►

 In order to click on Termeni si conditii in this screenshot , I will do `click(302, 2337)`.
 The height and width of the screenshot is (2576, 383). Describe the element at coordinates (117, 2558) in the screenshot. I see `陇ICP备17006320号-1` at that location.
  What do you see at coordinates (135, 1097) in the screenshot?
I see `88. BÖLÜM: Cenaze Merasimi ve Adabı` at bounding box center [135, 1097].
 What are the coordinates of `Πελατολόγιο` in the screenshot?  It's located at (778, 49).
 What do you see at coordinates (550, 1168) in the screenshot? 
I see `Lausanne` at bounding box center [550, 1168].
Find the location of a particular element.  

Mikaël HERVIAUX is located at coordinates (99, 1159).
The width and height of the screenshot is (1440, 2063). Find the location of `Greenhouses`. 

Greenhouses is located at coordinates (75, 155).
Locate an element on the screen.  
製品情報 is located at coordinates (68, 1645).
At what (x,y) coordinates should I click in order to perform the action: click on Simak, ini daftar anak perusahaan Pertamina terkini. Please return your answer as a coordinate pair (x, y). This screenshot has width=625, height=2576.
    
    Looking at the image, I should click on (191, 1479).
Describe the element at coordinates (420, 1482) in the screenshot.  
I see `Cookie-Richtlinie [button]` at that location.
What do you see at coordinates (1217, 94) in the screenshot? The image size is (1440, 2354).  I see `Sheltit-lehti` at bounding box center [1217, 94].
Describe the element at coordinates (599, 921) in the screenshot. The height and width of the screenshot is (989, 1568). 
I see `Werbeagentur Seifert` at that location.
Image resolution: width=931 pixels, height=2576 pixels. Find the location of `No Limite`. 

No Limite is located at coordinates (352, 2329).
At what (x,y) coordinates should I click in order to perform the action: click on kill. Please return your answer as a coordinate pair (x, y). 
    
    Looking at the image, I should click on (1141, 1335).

◄

How to complete this task -
Please make an exact copy of the lines from the one holding "click on kill." through the final line of the records above, nothing more.

Exercise answer -
At what (x,y) coordinates should I click in order to perform the action: click on kill. Please return your answer as a coordinate pair (x, y). 
    
    Looking at the image, I should click on (1141, 1335).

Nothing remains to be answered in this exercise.